(Beginning of Records for this exercise)

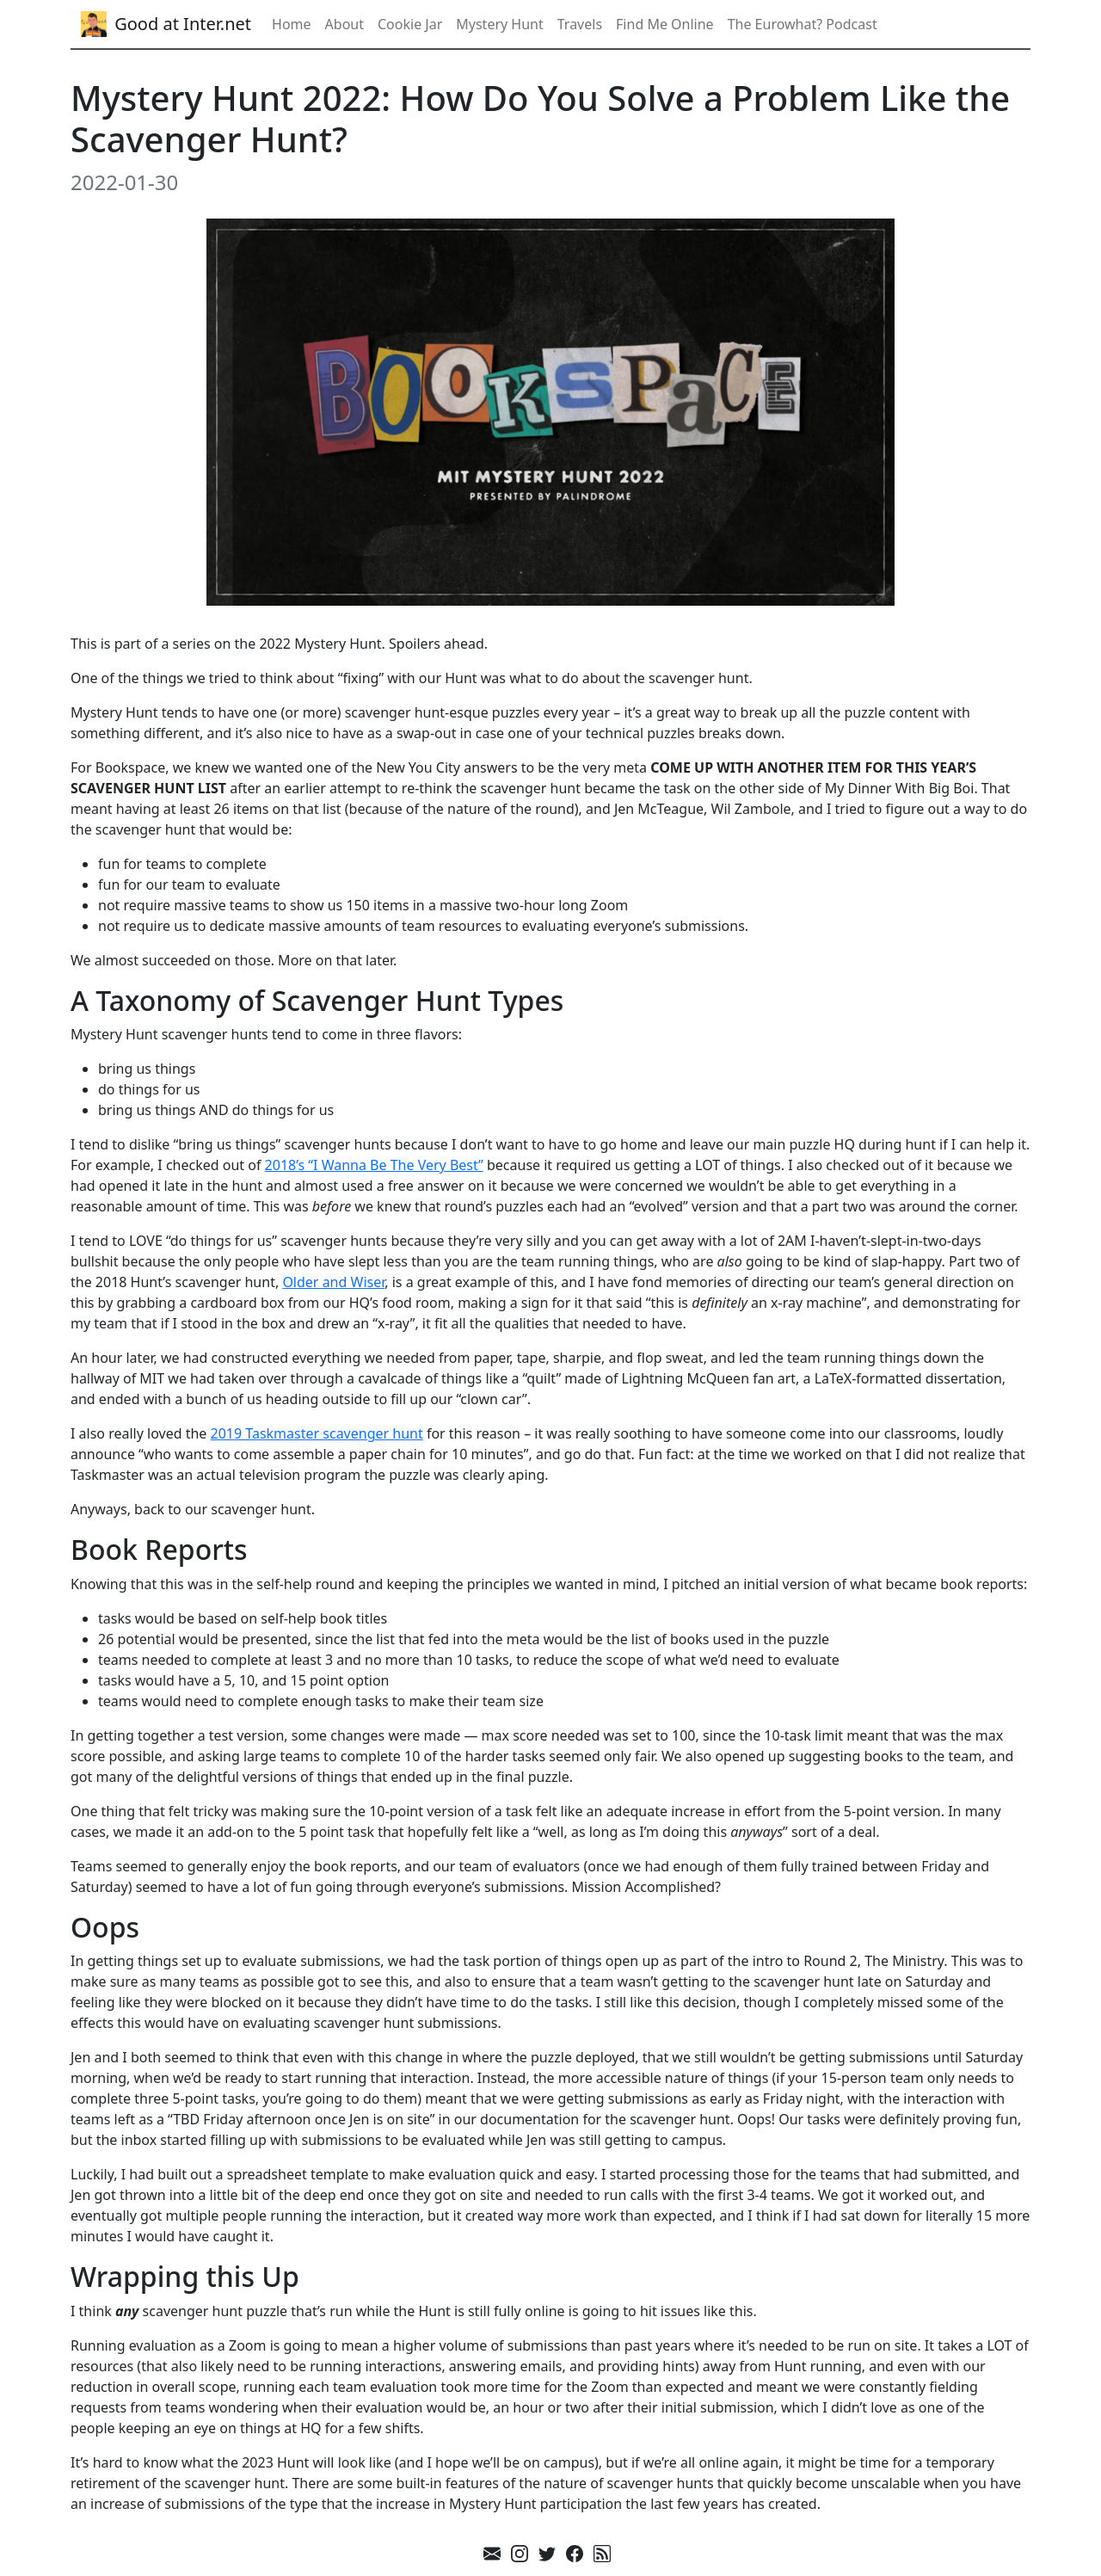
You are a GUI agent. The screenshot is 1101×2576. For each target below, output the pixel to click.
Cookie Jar (410, 24)
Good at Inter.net (166, 24)
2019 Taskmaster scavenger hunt (317, 1433)
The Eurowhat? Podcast (802, 24)
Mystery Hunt (499, 24)
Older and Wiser (333, 1282)
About (344, 24)
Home (291, 24)
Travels (579, 24)
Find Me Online (665, 24)
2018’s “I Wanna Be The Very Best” (374, 1165)
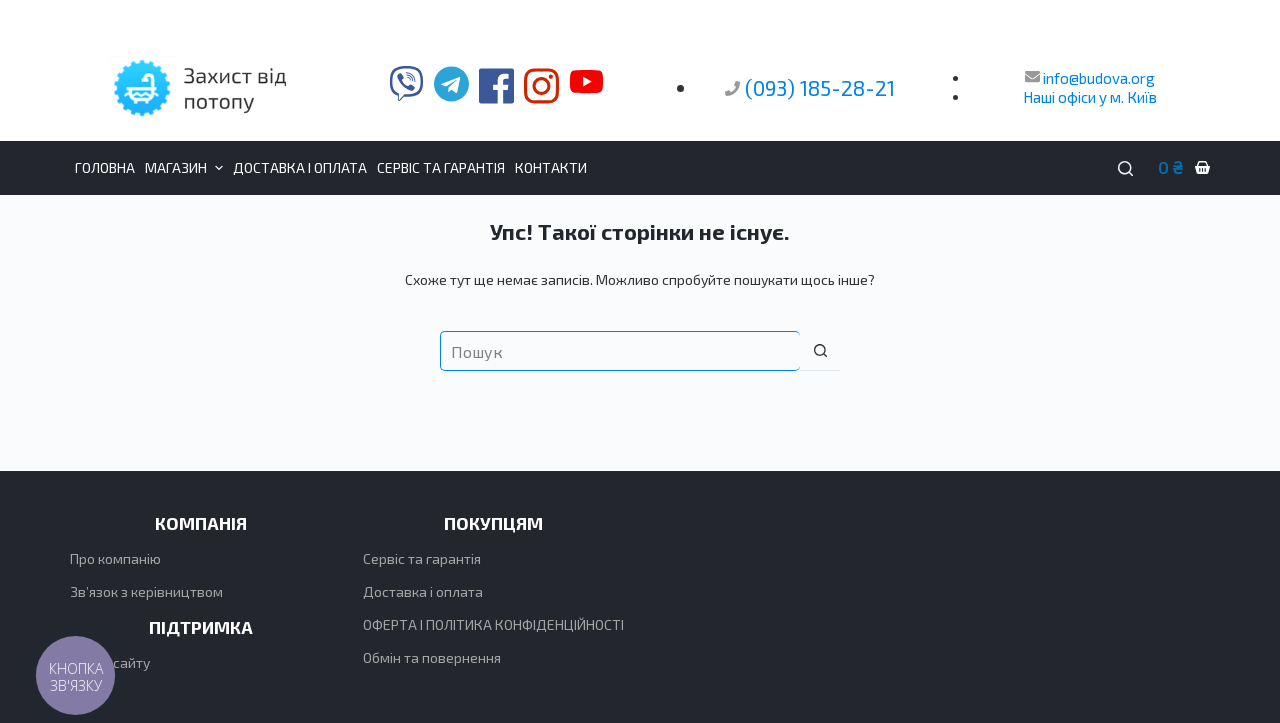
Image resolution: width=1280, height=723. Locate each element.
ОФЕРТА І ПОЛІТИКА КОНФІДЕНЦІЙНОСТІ (493, 624)
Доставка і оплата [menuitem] (300, 167)
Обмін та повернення (432, 657)
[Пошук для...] (620, 351)
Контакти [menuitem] (551, 167)
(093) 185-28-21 (820, 87)
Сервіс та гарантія (422, 558)
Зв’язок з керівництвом (146, 591)
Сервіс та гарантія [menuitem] (441, 167)
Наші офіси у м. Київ (1090, 97)
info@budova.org (1090, 78)
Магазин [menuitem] (186, 168)
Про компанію (115, 558)
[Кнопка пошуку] (820, 351)
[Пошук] (1125, 168)
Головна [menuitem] (105, 167)
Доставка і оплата (423, 591)
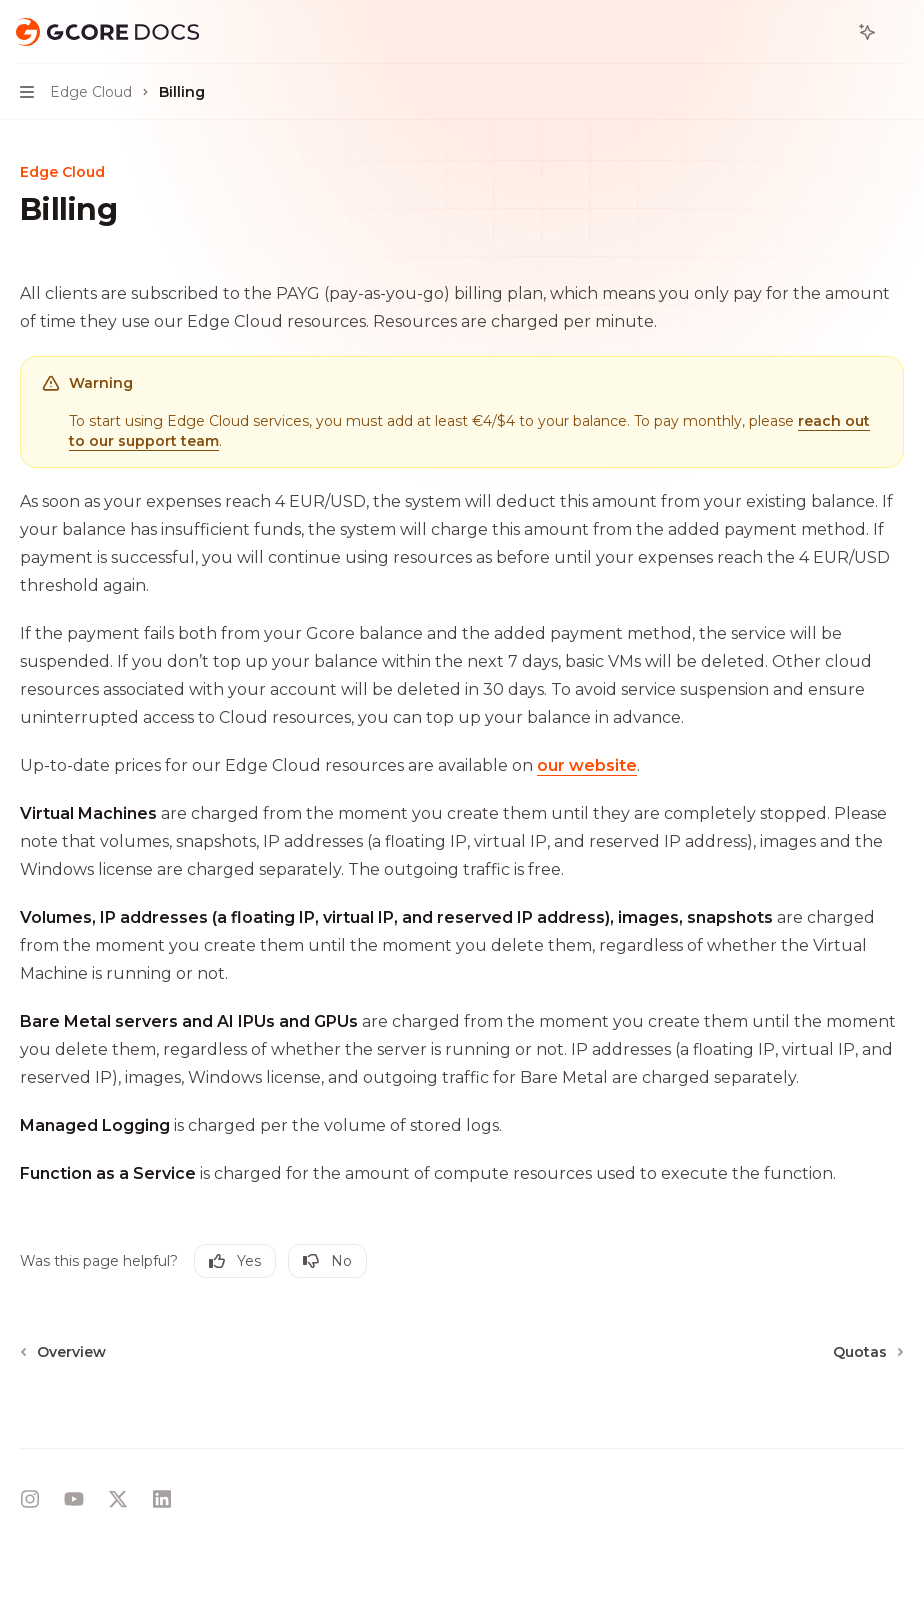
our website (587, 765)
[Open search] (830, 32)
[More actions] (898, 32)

(End of Records for this exercise)

Problem requirements - Please count the lines above that contain the string "Доставка" and reply with the number alone.

Solution - 2